I would sit for an hour, coaxing Kitty to eat just one more spoonful of this or that. Please, I would think, please, please just eat this.
Then I read a book called My Child Won’t Eat! , by a Spanish nutritionist called Carlos Gonzalez, and it changed my life.
First of all, it completely re-calibrated my idea of how much, and what, Kitty was eating. The horror stories of children who refused to eat anything for days, lost weight, went yellow or bruised at the slightest touch, made me realise that Kitty’s diet was entirely fine. She ate a bit of this, a bit of that. Some things she wouldn’t countenance, but other things she would surprise me by trying. She was not constipated, or underweight, or constantly exhausted, or a funny colour.

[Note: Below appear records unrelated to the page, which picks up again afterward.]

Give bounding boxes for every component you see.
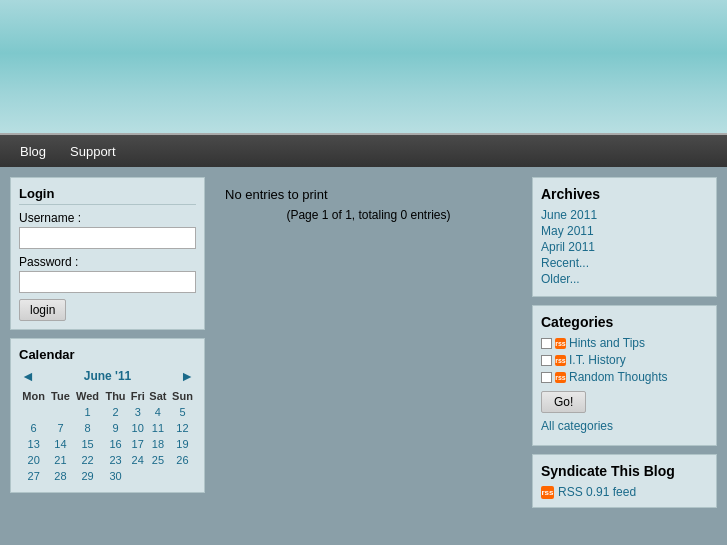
cal-day-link[interactable]: 9 <box>112 422 118 434</box>
cal-day-link[interactable]: 24 <box>132 454 144 466</box>
calendar-body: 1234567891011121314151617181920212223242… <box>19 404 196 484</box>
cal-day-link[interactable]: 19 <box>176 438 188 450</box>
cal-day-link[interactable]: 11 <box>152 422 164 434</box>
category-row: rssHints and Tips <box>541 336 708 350</box>
cal-day-link[interactable]: 12 <box>176 422 188 434</box>
cal-day-link[interactable]: 7 <box>57 422 63 434</box>
category-checkbox[interactable] <box>541 372 552 383</box>
cal-day-cell[interactable]: 22 <box>73 452 103 468</box>
cal-day-cell[interactable]: 16 <box>102 436 128 452</box>
cal-day-link[interactable]: 28 <box>54 470 66 482</box>
cal-day-cell <box>169 468 196 484</box>
cal-day-link[interactable]: 3 <box>135 406 141 418</box>
cal-day-link[interactable]: 27 <box>28 470 40 482</box>
cal-day-link[interactable]: 5 <box>179 406 185 418</box>
cal-week-row: 12345 <box>19 404 196 420</box>
category-checkbox[interactable] <box>541 355 552 366</box>
cal-day-cell[interactable]: 12 <box>169 420 196 436</box>
cal-day-link[interactable]: 16 <box>109 438 121 450</box>
login-title: Login <box>19 186 196 205</box>
cal-day-link[interactable]: 30 <box>109 470 121 482</box>
category-rss-icon: rss <box>555 372 566 383</box>
category-link[interactable]: I.T. History <box>569 353 626 367</box>
category-row: rssRandom Thoughts <box>541 370 708 384</box>
nav-blog[interactable]: Blog <box>10 140 56 163</box>
cal-day-cell[interactable]: 15 <box>73 436 103 452</box>
cal-day-link[interactable]: 10 <box>132 422 144 434</box>
cal-day-link[interactable]: 17 <box>132 438 144 450</box>
username-input[interactable] <box>19 227 196 249</box>
cal-next-button[interactable]: ► <box>178 368 196 384</box>
go-button[interactable]: Go! <box>541 391 586 413</box>
category-link[interactable]: Hints and Tips <box>569 336 645 350</box>
cal-day-cell[interactable]: 29 <box>73 468 103 484</box>
cal-day-cell[interactable]: 9 <box>102 420 128 436</box>
cal-day-cell[interactable]: 21 <box>48 452 72 468</box>
archive-link[interactable]: May 2011 <box>541 224 708 238</box>
cal-day-link[interactable]: 22 <box>81 454 93 466</box>
cal-day-cell[interactable]: 28 <box>48 468 72 484</box>
calendar-table: MonTueWedThuFriSatSun 123456789101112131… <box>19 388 196 484</box>
cal-day-link[interactable]: 20 <box>28 454 40 466</box>
cal-day-cell[interactable]: 5 <box>169 404 196 420</box>
cal-day-link[interactable]: 8 <box>84 422 90 434</box>
cal-day-link[interactable]: 18 <box>152 438 164 450</box>
cal-day-cell[interactable]: 14 <box>48 436 72 452</box>
cal-day-link[interactable]: 2 <box>112 406 118 418</box>
syndicate-widget: Syndicate This Blog rss RSS 0.91 feed <box>532 454 717 508</box>
cal-day-cell[interactable]: 3 <box>129 404 147 420</box>
password-input[interactable] <box>19 271 196 293</box>
cal-day-cell[interactable]: 18 <box>147 436 169 452</box>
calendar-month: June '11 <box>37 369 178 383</box>
cal-day-link[interactable]: 6 <box>31 422 37 434</box>
password-label: Password : <box>19 255 196 269</box>
cal-day-cell[interactable]: 13 <box>19 436 48 452</box>
cal-day-cell[interactable]: 27 <box>19 468 48 484</box>
cal-day-cell[interactable]: 23 <box>102 452 128 468</box>
cal-prev-button[interactable]: ◄ <box>19 368 37 384</box>
archive-link[interactable]: April 2011 <box>541 240 708 254</box>
cal-day-cell[interactable]: 4 <box>147 404 169 420</box>
category-link[interactable]: Random Thoughts <box>569 370 668 384</box>
archive-link[interactable]: June 2011 <box>541 208 708 222</box>
cal-day-cell[interactable]: 17 <box>129 436 147 452</box>
all-categories-link[interactable]: All categories <box>541 419 708 433</box>
cal-day-cell[interactable]: 26 <box>169 452 196 468</box>
cal-day-link[interactable]: 23 <box>109 454 121 466</box>
cal-day-cell[interactable]: 25 <box>147 452 169 468</box>
cal-day-cell[interactable]: 7 <box>48 420 72 436</box>
main-content: Login Username : Password : login Calend… <box>0 167 727 545</box>
categories-list: rssHints and TipsrssI.T. HistoryrssRando… <box>541 336 708 384</box>
cal-day-link[interactable]: 1 <box>84 406 90 418</box>
cal-day-link[interactable]: 4 <box>155 406 161 418</box>
nav-support[interactable]: Support <box>60 140 126 163</box>
cal-day-cell[interactable]: 19 <box>169 436 196 452</box>
cal-day-cell[interactable]: 10 <box>129 420 147 436</box>
calendar-box: Calendar ◄ June '11 ► MonTueWedThuFriSat… <box>10 338 205 493</box>
cal-day-link[interactable]: 26 <box>176 454 188 466</box>
cal-day-cell <box>19 404 48 420</box>
cal-day-cell[interactable]: 6 <box>19 420 48 436</box>
category-checkbox[interactable] <box>541 338 552 349</box>
cal-day-cell[interactable]: 1 <box>73 404 103 420</box>
cal-day-cell[interactable]: 24 <box>129 452 147 468</box>
cal-day-link[interactable]: 14 <box>54 438 66 450</box>
cal-week-row: 13141516171819 <box>19 436 196 452</box>
archive-link[interactable]: Older... <box>541 272 708 286</box>
cal-day-link[interactable]: 13 <box>28 438 40 450</box>
login-button[interactable]: login <box>19 299 66 321</box>
cal-day-cell[interactable]: 2 <box>102 404 128 420</box>
navbar: Blog Support <box>0 135 727 167</box>
cal-day-link[interactable]: 15 <box>81 438 93 450</box>
archive-link[interactable]: Recent... <box>541 256 708 270</box>
cal-day-link[interactable]: 21 <box>54 454 66 466</box>
rss-feed-link[interactable]: rss RSS 0.91 feed <box>541 485 708 499</box>
cal-day-link[interactable]: 25 <box>152 454 164 466</box>
cal-day-cell[interactable]: 30 <box>102 468 128 484</box>
cal-day-cell[interactable]: 8 <box>73 420 103 436</box>
category-rss-icon: rss <box>555 338 566 349</box>
cal-day-header: Fri <box>129 388 147 404</box>
cal-day-cell[interactable]: 20 <box>19 452 48 468</box>
cal-day-cell[interactable]: 11 <box>147 420 169 436</box>
cal-day-link[interactable]: 29 <box>81 470 93 482</box>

She was thriving and I hadn’t even noticed.
‘Stop making mealtimes a stress!’ said the book. Relax! No child will starve itself. Give your child the opportunity to be hungry at mealtimes by not stuffing them – out of anxiety – full of crackers between meals. You say when meals are and what meals are, but the child says how much. What matters is that fruit and vegetables are always or nearly always offered, not that they are always eaten or finished.
After I read the book I felt like I was flying. I felt released from the crushing burden of failing to feed my child the requisite amounts of spinach and kale. I hugged this information to myself. I was released, set free. I felt as relieved as I did when I stopped trying to breastfeed. I fell to my knees, palms turned in suicidal supplication to the sky, and I gave thanks for this mercy.
With my second child, Sam, born two years and three months after Kitty, I might as well have been a different person. My expectations from my life were so different. I did not – I do not – require several hours to myself to sit on the sofa and stare at the wall in blank horror at what my life has become.
Even if I have been kept awake the night before, there is too much to do. And I don’t mind doing it, now. When I had Kitty I couldn’t believe how often I was expected to cook. Now I am just so grateful that I’ve got all the correct stuff – plenty of chopping boards and knives, really sharp speed-peelers, a hand blender. When there is a quiet moment in the house I do not sit and stare, I put on my apron and start chopping, cooking and blending.
As soon as Sam required weaning I reached for two popular and sensible baby food recipe books and I methodically went through the purees to find ones that he liked. Baby-led weaning was not an option. This boy was starving and I just needed to funnel food into his tummy – milk was not enough. First time around, these books had freaked me out with their fussy little amounts – 40g of this and 120g of that. Now I looked upon them as my saviour. I didn’t have to think! Just do what it says here.
Then I chopped, cooked and blended … chopped, cooked and blended … chopped, cooked and blended. I bought more storage pots and a special pen to write on the pots what was inside. Then I chopped and cooked and blended. Again, again, again. Repeat. Again.
And Sam responded, opening his gob for food. More, more, more! He was like a sideshow at a circus. Watch the enormous monster baby eat! Down went another spoonful, and another, and another! All sorts of different permutations of vegetable, a fish one, a chicken one, a beef one, macaroni cheese made with microscopic little flower-shaped pasta bits …
It’s nothing I did to make him such a dustbin; he’s just a big boy and hungry all the time. But I do sometimes wonder if I did Kitty a disservice by not approaching her weaning in the same way.
No matter. As Sam approached a year and didn’t want to suck down purees any more but was too incompetent to feed himself, there was about a six-week period where things were a bit rocky. What to feed him now – what, what?? And, selfishly, what could I feed him that I could potentially also feed Kitty so that we weren’t doing that ghastly thing where I was making two separate dinners? I ended up doing a thing where I would chew Sam’s food for him and feed him by hand.